Passion Is…
When I was in college, I changed my major five times, all because I couldn’t make up my dang mind. It had nothing to do with the kind of career that I wanted to have or the degree I wanted to graduate with. It wasn’t even because I was weighing my options, trying to figure out what would make me the most money. No. It was because of one single question: what am I passionate about.
It’s a question we’ve all asked or will ask at one point in our life. And for a good reason. We’ve grown up in a world that tells us that if we find what we’re most passionate about, we will never have to work a day. Find what you love and let it kill you. We get sold this idea of passion like it’s this incredible drug, and if we can just find that one thing:
that one thing that fulfills us
that satisfies us
that we were made to do
that makes us happy
If we find it, we are gonna live the good life.

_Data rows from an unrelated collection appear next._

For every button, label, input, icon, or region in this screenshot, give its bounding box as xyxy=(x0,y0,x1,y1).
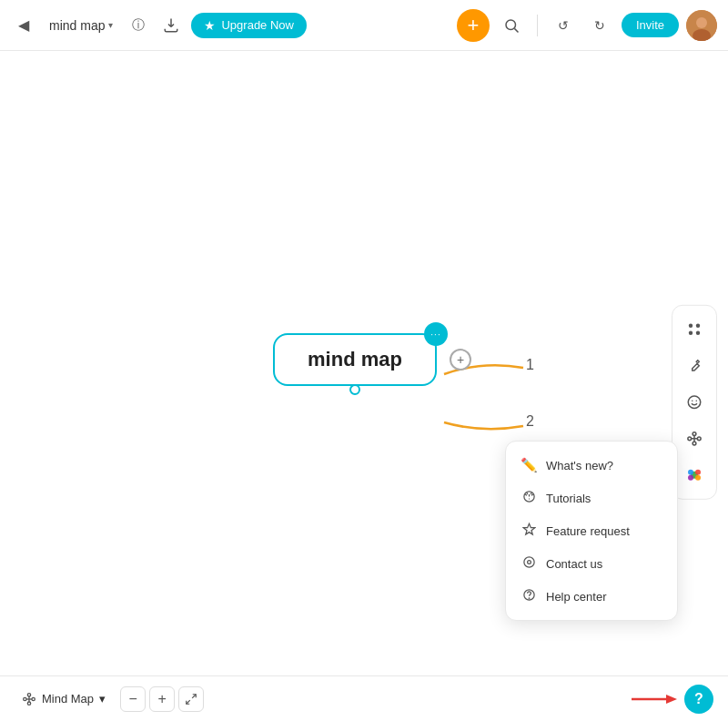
svg-point-10 xyxy=(692,401,693,402)
node-circle-bottom xyxy=(349,384,360,395)
svg-point-6 xyxy=(696,324,700,328)
svg-point-7 xyxy=(689,331,693,335)
doc-title-button[interactable]: mind map ▾ xyxy=(44,15,118,36)
emoji-toolbar-button[interactable] xyxy=(678,386,711,419)
map-type-button[interactable]: Mind Map ▾ xyxy=(15,688,113,710)
header-left: ◀ mind map ▾ ⓘ ★ Upgrade Now xyxy=(11,13,307,38)
redo-button[interactable]: ↻ xyxy=(585,11,614,40)
info-button[interactable]: ⓘ xyxy=(126,13,151,38)
map-chevron-icon: ▾ xyxy=(99,692,106,706)
svg-line-41 xyxy=(192,694,196,697)
doc-title-label: mind map xyxy=(49,18,105,33)
svg-point-8 xyxy=(696,331,700,335)
svg-point-37 xyxy=(27,693,30,696)
color-toolbar-button[interactable] xyxy=(678,459,711,492)
svg-point-36 xyxy=(32,697,35,700)
svg-line-1 xyxy=(514,28,518,32)
map-type-label: Mind Map xyxy=(42,692,94,706)
help-arrow xyxy=(632,690,677,708)
node-box[interactable]: ··· mind map + xyxy=(273,333,437,386)
download-button[interactable] xyxy=(158,13,184,38)
svg-point-3 xyxy=(696,17,707,28)
whats-new-label: What's new? xyxy=(546,459,613,472)
contact-us-icon xyxy=(521,555,537,572)
bottom-right: ? xyxy=(632,685,713,714)
star-icon: ★ xyxy=(204,18,216,33)
apps-toolbar-button[interactable] xyxy=(678,313,711,346)
pen-toolbar-button[interactable] xyxy=(678,350,711,382)
add-button[interactable]: + xyxy=(457,9,490,42)
svg-point-11 xyxy=(696,401,698,402)
svg-point-19 xyxy=(695,470,701,475)
svg-point-20 xyxy=(688,470,693,475)
svg-point-0 xyxy=(506,20,516,30)
svg-marker-44 xyxy=(666,695,677,704)
svg-point-25 xyxy=(529,499,530,500)
bottom-left: Mind Map ▾ − + xyxy=(15,686,204,712)
zoom-in-button[interactable]: + xyxy=(149,686,175,712)
avatar[interactable] xyxy=(686,10,717,41)
canvas: 1 2 ··· mind map + xyxy=(0,51,728,675)
help-button[interactable]: ? xyxy=(684,685,713,714)
branch-label-1: 1 xyxy=(526,357,534,373)
svg-line-28 xyxy=(525,494,527,495)
graph-toolbar-button[interactable] xyxy=(678,422,711,455)
svg-point-38 xyxy=(27,702,30,705)
dots-icon: ··· xyxy=(430,330,440,340)
svg-point-5 xyxy=(689,324,693,328)
tutorials-label: Tutorials xyxy=(546,492,591,505)
branch-label-2: 2 xyxy=(526,413,534,430)
right-toolbar xyxy=(672,305,717,500)
node-label: mind map xyxy=(308,348,402,371)
svg-point-12 xyxy=(688,437,692,441)
bottom-bar: Mind Map ▾ − + ? xyxy=(0,675,728,721)
svg-point-21 xyxy=(695,475,701,481)
feature-request-label: Feature request xyxy=(546,524,630,538)
help-center-icon xyxy=(521,588,537,604)
whats-new-icon: ✏️ xyxy=(521,457,537,473)
svg-point-9 xyxy=(688,396,701,409)
node-plus-button[interactable]: + xyxy=(450,349,471,371)
svg-point-13 xyxy=(697,437,701,441)
upgrade-button[interactable]: ★ Upgrade Now xyxy=(191,13,307,38)
svg-line-29 xyxy=(531,494,533,495)
help-center-label: Help center xyxy=(546,590,606,604)
svg-line-27 xyxy=(531,493,531,494)
svg-point-31 xyxy=(523,557,533,567)
mind-map-node: ··· mind map + xyxy=(273,333,437,386)
zoom-out-button[interactable]: − xyxy=(120,686,146,712)
header: ◀ mind map ▾ ⓘ ★ Upgrade Now + ↺ ↻ Invit… xyxy=(0,0,728,51)
header-right: + ↺ ↻ Invite xyxy=(457,9,717,42)
invite-button[interactable]: Invite xyxy=(622,13,679,37)
popup-feature-request[interactable]: Feature request xyxy=(506,514,677,547)
svg-point-32 xyxy=(527,561,531,564)
popup-menu: ✏️ What's new? Tutorials Feature xyxy=(505,441,678,621)
contact-us-label: Contact us xyxy=(546,557,602,571)
popup-contact-us[interactable]: Contact us xyxy=(506,547,677,580)
svg-line-42 xyxy=(187,700,190,704)
svg-point-22 xyxy=(688,475,693,481)
popup-tutorials[interactable]: Tutorials xyxy=(506,482,677,514)
svg-point-34 xyxy=(529,598,530,599)
upgrade-label: Upgrade Now xyxy=(221,18,294,32)
chevron-down-icon: ▾ xyxy=(108,20,113,30)
tutorials-icon xyxy=(521,490,537,506)
search-button[interactable] xyxy=(497,11,526,40)
node-dots-button[interactable]: ··· xyxy=(424,322,448,346)
back-button[interactable]: ◀ xyxy=(11,13,36,38)
undo-button[interactable]: ↺ xyxy=(549,11,578,40)
svg-point-35 xyxy=(24,697,26,700)
svg-point-14 xyxy=(693,432,696,436)
svg-line-26 xyxy=(527,493,528,494)
svg-marker-30 xyxy=(523,523,535,534)
feature-request-icon xyxy=(521,523,537,539)
zoom-controls: − + xyxy=(120,686,204,712)
header-divider xyxy=(537,15,538,36)
svg-point-15 xyxy=(693,442,696,445)
popup-whats-new[interactable]: ✏️ What's new? xyxy=(506,449,677,482)
popup-help-center[interactable]: Help center xyxy=(506,580,677,613)
fit-button[interactable] xyxy=(178,686,204,712)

We believe it because we were told it from teachers, parents, from people who said things like, “passion is energy. Feel the power that comes from focusing on what excites you.” that’s Oprah, by the way. If you don’t know who Oprah is, Google her later. Or, “passion is something within us that provides continual enthusiasm, focus, and energy you need to succeed.” Doesn’t that make for a great motivational poster?
I was having a conversation with one of my professors in college, talking to him about this very thing. He knew that I had changed my major so many times and justifiably had some concerns. He was asking the simple question, “why?”
I looked at him and told him, plain and simple, “I don’t know what I’m passionate about.”
He was a funny guy with some fabulous quirky mannerisms. He put a finger to his lips and said, “hmmm… passion. What do you think of when you say that?”
In return, he got the cookie-cutter answer, “I just want to find something that fulfills me. Something that makes me excited.”
Then he asked me, “have you ever heard of The Passion of the Christ?”
Now I’m kind of old, 33. I had just started college shortly after Mel Gibson’s film, The Passion of the Christ, came out. So, of course, I’m like, “yeah, I’ve heard of it. I went and saw it in theaters.”
“Do you know why it’s called the Passion?” He asked. I blanked. I had nothing.
Then came the roundhouse kick to the face. “Because passion isn’t just something that you are excited about. It’s something you love so much that you are willing to suffer for it.”
You see, the root word of passion is the same Latin word for something that none of us want: patience. The word is poti, and it means to suffer. Passion is not an energy drink. It’s not a Red Bull. It doesn’t look like that at all. Instead, passion looks like the cross. It’s something that we love enough to wake up every day and go to work. At times it’s going to feel like work, and at times it’s going to feel like drudgery. But, it’s the legacy worth leaving and the story worth telling. It’s about writing a better story and believing in it enough to suffer.